Electromagnetic wave suppressors may be used as fine particles in the form of spheres or other forms, such as rods, plates, fibers or flat forms. In an embodiment, flat or needle-like fine particles having a large specific surface area can be used. Such electromagnetic wave inhibitors can enhance the electromagnetic wave suppressing ability of gel-like compositions.

The particle size of the electromagnetic wave inhibitor is not particularly limited. In embodiments in which the gel-like composition will be used as a sheet, the size of the particles can be small compared to the thickness of the sheet in order to maintain the flexibility of the sheet. In an embodiment, the diameter of the particles can be, for example, 1/5 or less, or 1/10 or less of the thickness of the sheet. In an embodiment, the particles can be for example 0.1 to 500 μm, or 1 to 200 μm.

The diameter of the particles can be measured using a scanning electron microscope (SEM), transmission electron microscope (TEM), laser diffraction scattering particle diameter distribution measuring device, dynamic light scattering photometer (DLS) and the like. The point at which the diameter of the particle can be measured may vary depending on the shape of the particle. For spherical or nearly spherical particles, the diameter of the particles may be equal to the maximum diameter at the cross section through the center of gravity. In the case of rod-shaped particles, the longer of the diameter of the bottom surface or the height of the rod can be regarded as the diameter of the particles. For flat particles, the diameter of the particles may be equal to the maximum diameter of the plate surface. For fibrous particles, the diameter of the particles may be equal to the fiber length.

Suitable flat particles can also be described by aspect ratio and thickness. For example, flat particles having an average particle thickness of 0.5 to 3 micrometers (μm) and an aspect ratio (particle diameter / particle thickness) of 2 to 100 or 10 to 60 may be used in the gel-like composition of the present invention. In an embodiment, particles having an average thickness of about 0.5 μm or less can have a reduced magnetic permeability due to the effect of processing. As used herein, the term "processing" refers to a process that compresses particles to make them more flat. During such a process, the crystal structure can be destroyed resulting in a reduced permeability. In an embodiment, particles having an average particle thickness of greater than 3 μm are likely to have a reduced permeability due to eddy currents.

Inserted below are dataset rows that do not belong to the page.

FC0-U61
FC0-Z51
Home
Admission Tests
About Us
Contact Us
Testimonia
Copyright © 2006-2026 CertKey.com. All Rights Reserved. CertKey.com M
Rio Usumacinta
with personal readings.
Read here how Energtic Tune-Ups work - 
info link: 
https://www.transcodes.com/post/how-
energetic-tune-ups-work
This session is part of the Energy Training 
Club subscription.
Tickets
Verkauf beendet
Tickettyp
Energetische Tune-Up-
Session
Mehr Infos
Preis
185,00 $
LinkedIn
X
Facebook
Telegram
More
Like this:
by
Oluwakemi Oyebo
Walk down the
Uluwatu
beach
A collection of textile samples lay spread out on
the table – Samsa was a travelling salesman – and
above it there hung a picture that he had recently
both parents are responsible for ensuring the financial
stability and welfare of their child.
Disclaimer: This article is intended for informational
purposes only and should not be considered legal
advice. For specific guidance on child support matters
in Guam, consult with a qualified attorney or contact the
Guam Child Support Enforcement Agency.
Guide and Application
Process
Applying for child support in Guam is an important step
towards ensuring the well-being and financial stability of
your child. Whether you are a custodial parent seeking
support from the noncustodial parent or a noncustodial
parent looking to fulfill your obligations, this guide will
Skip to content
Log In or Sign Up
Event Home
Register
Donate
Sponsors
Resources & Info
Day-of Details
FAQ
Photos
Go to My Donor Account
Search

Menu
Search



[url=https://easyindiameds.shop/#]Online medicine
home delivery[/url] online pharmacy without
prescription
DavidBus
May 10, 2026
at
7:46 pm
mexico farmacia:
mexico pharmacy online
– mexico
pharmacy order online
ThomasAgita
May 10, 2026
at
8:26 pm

When an electromagnetic wave inhibitor is mixed with an ionic liquid, the ionic charge tends to surround the particle's periphery, so that individual particles tend to be surrounded by electrical charge. As a result, the particles tend to repel each other, thereby suppressing aggregation and keeping the particles dispersed in solution. This allows electromagnetic wave inhibitors to be successfully dispersed in relatively large amounts of ionic liquid without the addition of dispersion aids and the like.

The ability to suppress electromagnetic waves may depend on the type, shape, size and content of the electromagnetic wave inhibitors contained in the gel-like composition. In general, as the content of the electromagnetic wave inhibitor increases, the electromagnetic wave suppressing effect is higher. In an embodiment, therefore, higher electromagnetic wave suppression properties can be obtained by increasing the amount of the particulate electromagnetic wave inhibitor in the gel-like composition to 20 mass% or more, 30 mass% or more, or 60 mass% or more. In embodiments using flat sender particles and the like, the electromagnetic wave absorption characteristics are more effectively exhibited, and therefore, an acceptable electromagnetic wave absorption characteristic can be obtained by using an amount of 10 mass% or more, 15 mass% or more, or 20 mass% or more.

In embodiments where the amount of electromagnetic wave inhibitor in the ionic liquid exceeds a predetermined amount, an exceeding increase in magnetic wave suppression may be provided. The reason for the unexpected increase is not known, but it is believed to be a synergistic effect caused by the combination of the ionic liquid and the electromagnetic wave inhibitor.

An exceeding increase in electromagnetic suppression may be common when ferrite is used as an electromagnetic wave suppressor. For example, when manganese zinc ferrite is used, when the content exceeds about 60% by mass or about 70% by mass, an unexpected increase in the electromagnetic wave suppressing effect can be observed. When using manganese zinc ferrite, the same unexpected increase may occur when the content exceeds at least about 30% by volume, at least about 40% by volume, or at least about 45% by volume. In such embodiments, the ferrite particles may be nearly spherical and have an average particle diameter of 1 to 50 μm or 1 to 10 μm.

In embodiments using flat sender particles, the particles have an aspect ratio of 10 to 50 and an average particle diameter of about 100 μm or less (or 30 to 50 μm in an embodiment) and at least about 7 volume percent (in a gel-like composition) Or an unexpected increase may occur when present in an embodiment at least about 8% by volume, or at least 10% by volume) or at least 30% by mass (or in embodiments, at least 40% by mass).

Gel-like compositions disclosed herein may also have high thermal conductivity due to the dispersion of electromagnetic wave inhibitors in ionic liquids. In an embodiment, the disclosed gel-like compositions can have a thermal conductivity of at least 0.8 W / mK. In an embodiment, the gel-like composition may have a thermal conductivity of at least 1.0 W / mK or even at least 1.2 W / mK.

The reason for the relatively high thermal conductivity is not clear, but may be due to the wave shielding or absorption effect of the electromagnetic wave suppressor. The shielding or absorption effect can have an electrical polarity that can cause an electrical balance in the surrounding ionic liquid. This electrical balance can create an oriented state in the ionic liquid, which causes a kind of crosslinked state between dispersed electromagnetic wave inhibitors. Pseudo-crosslinking can increase the heat conduction properties of the material by providing a heat conduction path for effective heat transfer. This effect can be increased when the content of the electromagnetic wave inhibitor dispersed in the gel exceeds a predetermined amount and the electromagnetic wave inhibitors are in close proximity to each other.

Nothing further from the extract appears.